Professando a ascensão de Jesus, a comunidade
cristã quer ressaltar mais uma vez que aquele corpo humano e marcado pelo
trabalho, aquele homem contestado e condenado é assumido e reconhecido pelo
próprio Deus como a expressão plena e cabal de si mesmo. Mas a ascensão enfatiza
também que a vida cristã é muito mais que espera passiva da plenitude celeste.
Os discípulos de Jesus de Nazaré não podem se acomodar na simples contemplação
de alguém que subiu ao céu, mesmo que este alguém seja o próprio Jesus Cristo.
“Por que ficais aqui, parados, olhando para o céu?”
A ascensão também não é algo que tem a ver
apenas com Jesus de Nazaré. Ele é o primogênito de muitos irmãos e irmãs. Ele é
a cabeça de um corpo composto de muitos e variados membros. À glorificação do
primogênito segue a honra dos seus irmãos e irmãs, começando pelos considerados
menores.

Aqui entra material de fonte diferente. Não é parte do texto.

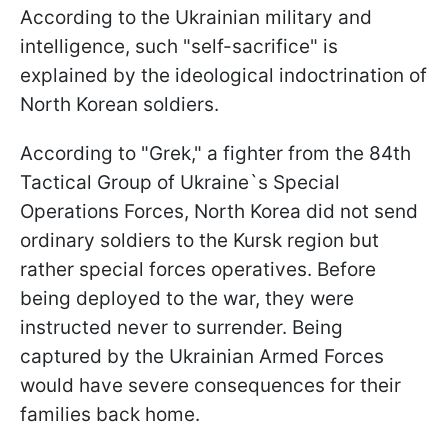
According to the Ukrainian military and
intelligence, such "self-sacrifice" is
explained by the ideological indoctrination of
North Korean soldiers.
According to "Grek," a fighter from the 84th
Tactical Group of Ukraine`s Special
Operations Forces, North Korea did not send
ordinary soldiers to the Kursk region but
rather special forces operatives. Before
being deployed to the war, they were
instructed never to surrender. Being
captured by the Ukrainian Armed Forces
would have severe consequences for their
families back home.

À elevação da cabeça segue o reconhecimento da dignidade daqueles que
realizam sua vontade. É famosa inversão enfatizada por Jesus na sua pregação:
na lógica do Reino de Deus, os últimos passam a ser os primeiros. E isso não
vale só para um futuro incerto: é fato e convicção já agora.
Então, a ascensão de Jesus Cristo não é
unicamente o fim de sua presença física no meio de nós: é também o início de
nossa missão em seu nome, no dinamismo do Espirito que ele nos envia. A
liturgia da ascensão está inteiramente focada nesta responsabilidade
intransferível e inadiável da comunidade cristã. Convictos de que o Crucificado
foi exaltado, os cristãos vencem o medo e se tornam testemunhas de Jesus Cristo
no coração do mundo e nos pulmões da história. E, nesta missão, se recusam a
reconhecer fronteiras políticas e culturais, e não se intimidam diante da
própria fraqueza.
Sendo uma forma de manter viva a memória de
Jesus de Nazaré, este testemunho tem força de transformação. Amparados na
certeza da glorificação de Jesus, ostentamos em nosso corpo as marcas da
crucifixão de Jesus Cristo. Na qualidade de testemunhas, anunciamos Jesus
Cristo, defendemos aqueles por quem ele deu a vida, atestamos a veracidade do
seu caminho e a beleza do seu projeto de vida. E descobrimos que é o próprio
Sopro de Deus que nos faz testemunhas “em Jerusalém, na Judéia, na Samaria e
até os confins do mundo... Estou convosco todos os dias, até o fim dos
tempos...” A missão sempre começa por onde estamos, mas não se detém no limite
dos muros de defesa que levantamos...
Deus Pai e Mãe, mistério de amor que acolhe e
envia, que gera comunhão e dispersa em missão: aqui estamos para pedir que em
nós se cumpra a tua promessa. Envia à tua Igreja e a cada fiel o fogo do teu
Espírito. Faze de nós uma comunidade em missão, um povo que congregue em seu
seio todos os homens e mulheres de boa vontade, que seja uma imensa caravana
empenhada no resgate da cidadania e da dignidade dos teus filhos e filhas, em
todos os quadrantes da terra. Ajuda as Igrejas a buscarem a unidade, sem
superficialismos, demoras ou desculpas. Assim seja! Amém!